Peoplemeters are today the preferred method of television audience measurement around the world. In addition to North America and Europe, they are in widespread use in Asia and Latin America. Sometimes they are operated by large international corporations that have a presence in many countries like Nielsen, which now partners with AGB, or the GfK Group, which owns Telecontrol. Sometimes firms operate in a single country, like CSM, which measures China in collaboration with Kantar Media, or Mediametrie, which is a free-standing French ratings company. But if our history of audience measurement teaches us anything, it is that nothing stays the same for very long.

Peoplemeters are, themselves, subject to continuing modifications and improvements. There are now portable peoplemeters (PPMs), which panel members carry with them throughout the day. The fact that many households now receive television via cable or satellite service has encouraged some to use data from digital set-top boxes (STBs) to monitor viewing. In effect, this turns those boxes into household meters. During the 1990s, as Internet use grew, companies like comScore and NetRatings, now owned by Nielsen, started recruiting panels that used people’s own computers to monitor and report their site visits. In effect, this turned their machines into a kind of peoplemeter. In fact, the Internet has augured even more radical changes in audience measurement. Because more and more media are served to people via computers, it is possible to track everyone who visits a site or downloads media. This has opened the door to a very different strategy for measuring audiences, which we will describe in the section that follows.

THE AUDIENCE MEASUREMENT BUSINESS TODAY

Understanding how ratings research has evolved over the years can give us a better understanding of today’s business arrangements, the kinds of data that are available, and what we might expect in the future. Our abbreviated history of worldwide audience research is not an end in itself but rather a way to learn lessons we might apply going forward. We have seen that audience measurement can be a competitive business. While the accuracy of research methods is important, so are the desires and willingness to pay of the clients. We have also seen that measurement systems can affect the operation of the media themselves. As a result, they can be the subject of industry negotiations and politics. All of this is still true today.

In this section, we will begin by noting the challenges posed by the new media environment, then briefly review the measurement strategies that are being used to address those challenges, and, finally, comment on a number of institutional factors that shape the nature of syndicated audience data.

Challenges of the New Media Environment

The media environment has always affected the business of audience measurement. As radio stations proliferated and people began listening in cars, ratings research was forced to adapt. In the twenty-first century, newer media systems and the demands of advertisers have presented audience measurement companies with serious challenges. Three changes have been particularly troublesome. First, the ever-increasing number of media outlets has fragmented audiences into smaller groups. Second, “nonlinear” systems, like video on demand (VOD), have given users greater control over when media are delivered. Third, new platforms like smartphones have also given people greater control over where they use media. These developments and the difficulties they pose set the stage for any discussion of the merits of contemporary audience measurement systems.
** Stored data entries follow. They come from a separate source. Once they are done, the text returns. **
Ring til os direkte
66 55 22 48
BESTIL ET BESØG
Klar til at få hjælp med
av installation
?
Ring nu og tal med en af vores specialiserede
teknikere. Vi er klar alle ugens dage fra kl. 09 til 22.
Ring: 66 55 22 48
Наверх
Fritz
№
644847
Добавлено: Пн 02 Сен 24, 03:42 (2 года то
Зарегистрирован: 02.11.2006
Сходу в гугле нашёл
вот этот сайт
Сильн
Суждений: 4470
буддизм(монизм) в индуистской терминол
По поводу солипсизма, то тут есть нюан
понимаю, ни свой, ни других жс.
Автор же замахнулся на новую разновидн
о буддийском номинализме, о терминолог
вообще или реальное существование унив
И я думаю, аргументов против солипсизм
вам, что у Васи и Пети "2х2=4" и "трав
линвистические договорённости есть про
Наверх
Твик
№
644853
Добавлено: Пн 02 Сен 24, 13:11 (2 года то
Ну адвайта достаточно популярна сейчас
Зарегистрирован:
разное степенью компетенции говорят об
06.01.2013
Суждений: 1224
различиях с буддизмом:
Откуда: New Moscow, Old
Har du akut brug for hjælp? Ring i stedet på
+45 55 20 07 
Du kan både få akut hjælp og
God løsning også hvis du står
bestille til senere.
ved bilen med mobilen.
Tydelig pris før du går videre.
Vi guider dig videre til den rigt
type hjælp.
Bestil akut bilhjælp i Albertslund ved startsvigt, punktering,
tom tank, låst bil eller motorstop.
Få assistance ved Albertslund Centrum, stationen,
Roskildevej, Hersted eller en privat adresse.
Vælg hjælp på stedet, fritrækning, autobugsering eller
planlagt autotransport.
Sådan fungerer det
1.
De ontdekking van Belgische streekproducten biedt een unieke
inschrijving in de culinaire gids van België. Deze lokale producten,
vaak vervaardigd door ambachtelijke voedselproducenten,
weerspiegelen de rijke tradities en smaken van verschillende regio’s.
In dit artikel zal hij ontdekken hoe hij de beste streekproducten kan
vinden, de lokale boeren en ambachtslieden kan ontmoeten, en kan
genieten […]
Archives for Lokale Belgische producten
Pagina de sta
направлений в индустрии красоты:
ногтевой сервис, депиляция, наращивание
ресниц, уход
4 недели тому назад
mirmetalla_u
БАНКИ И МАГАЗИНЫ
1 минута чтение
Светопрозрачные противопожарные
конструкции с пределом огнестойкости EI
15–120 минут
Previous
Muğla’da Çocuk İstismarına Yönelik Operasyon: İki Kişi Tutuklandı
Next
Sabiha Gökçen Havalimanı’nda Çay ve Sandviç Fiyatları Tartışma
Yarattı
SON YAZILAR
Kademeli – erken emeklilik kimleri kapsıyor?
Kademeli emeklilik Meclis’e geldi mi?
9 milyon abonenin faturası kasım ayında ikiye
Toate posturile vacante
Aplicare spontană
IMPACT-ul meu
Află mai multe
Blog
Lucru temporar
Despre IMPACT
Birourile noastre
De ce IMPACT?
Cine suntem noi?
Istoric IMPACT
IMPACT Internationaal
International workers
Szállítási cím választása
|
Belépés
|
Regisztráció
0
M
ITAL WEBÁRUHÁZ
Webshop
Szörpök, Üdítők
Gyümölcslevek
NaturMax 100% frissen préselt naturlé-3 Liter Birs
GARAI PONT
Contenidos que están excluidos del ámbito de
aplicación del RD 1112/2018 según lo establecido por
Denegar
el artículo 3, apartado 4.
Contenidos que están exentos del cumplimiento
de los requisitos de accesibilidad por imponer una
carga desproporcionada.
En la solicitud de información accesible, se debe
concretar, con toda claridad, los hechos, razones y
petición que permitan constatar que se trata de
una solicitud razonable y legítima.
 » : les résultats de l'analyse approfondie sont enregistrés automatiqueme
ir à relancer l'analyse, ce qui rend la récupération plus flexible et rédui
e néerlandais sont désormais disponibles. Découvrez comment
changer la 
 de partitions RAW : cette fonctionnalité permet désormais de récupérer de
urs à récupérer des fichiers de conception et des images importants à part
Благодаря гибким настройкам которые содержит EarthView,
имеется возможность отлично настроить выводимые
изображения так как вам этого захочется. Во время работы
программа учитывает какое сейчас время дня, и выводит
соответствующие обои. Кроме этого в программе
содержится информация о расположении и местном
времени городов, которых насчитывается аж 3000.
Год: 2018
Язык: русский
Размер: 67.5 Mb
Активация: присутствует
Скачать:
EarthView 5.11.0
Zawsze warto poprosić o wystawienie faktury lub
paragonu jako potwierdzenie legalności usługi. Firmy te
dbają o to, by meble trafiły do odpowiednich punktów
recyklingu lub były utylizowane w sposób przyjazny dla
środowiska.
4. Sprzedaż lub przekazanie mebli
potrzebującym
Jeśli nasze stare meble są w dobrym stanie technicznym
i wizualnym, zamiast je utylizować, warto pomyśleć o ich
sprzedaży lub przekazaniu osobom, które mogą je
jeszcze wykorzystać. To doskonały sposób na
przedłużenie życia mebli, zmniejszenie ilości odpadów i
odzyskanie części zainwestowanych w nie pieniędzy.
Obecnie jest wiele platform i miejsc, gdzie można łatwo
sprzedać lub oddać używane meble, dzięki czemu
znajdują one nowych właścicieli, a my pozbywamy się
The first problem results from the sheer proliferation of media. People now have hundreds of television channels and millions of websites from which to choose. Each of these options claims a bit of public attention that was once concentrated on just a few outlets. Nowhere have long-term trends in fragmentation been more evident than in the declining viewership of broadcast television. Figure 2.2 depicts the steady erosion of broadcast audiences in the United States. The dark bars show the combined primetime share of ABC, CBS, and NBC beginning with the 1985–1986 television season. In that year, the “Big-3” accounted for almost 70 percent of all the time American households spent watching television. By the 2008–2009 season, their combined market share had dropped below 30 percent—a “+7” number that included live and delayed viewing. Over the same span of years, the number of television channels available to the average household, as indicated by the ascending line, increased sevenfold. As of 2008, the last year for which Nielsen reported numbers, the average U.S. household could watch 130 channels. This change is not unique to the United States. As we noted in chapter 1, in just 10 years, India went from having 5 active television channels to 500. Filling up those channels are new broadcast networks and an avalanche of cable and satellite networks, each one claiming a piece of the audience.

Image

FIGURE 2.2. History of Audience Fragmentation: Network Shares and Average Channels per TVHH by year

Source: Data from Nielsen Media Research. Adapted from Webster (2005).

The result is that established outlets have seen their audiences shrink. In the early 1980s, primetime shows with ratings of less than 15 were routinely cancelled (Atkin & Litman, 1986). That is, unless you captured 15 percent of U.S. households, you could expect to be taken off the air. Today, while “media events” like World Cup Soccer or the Superbowl still attract large audiences, successful primetime television programs typically have audience ratings in the low single digits. Cable network ratings are often just a fraction of a ratings point. And most website audiences are smaller still.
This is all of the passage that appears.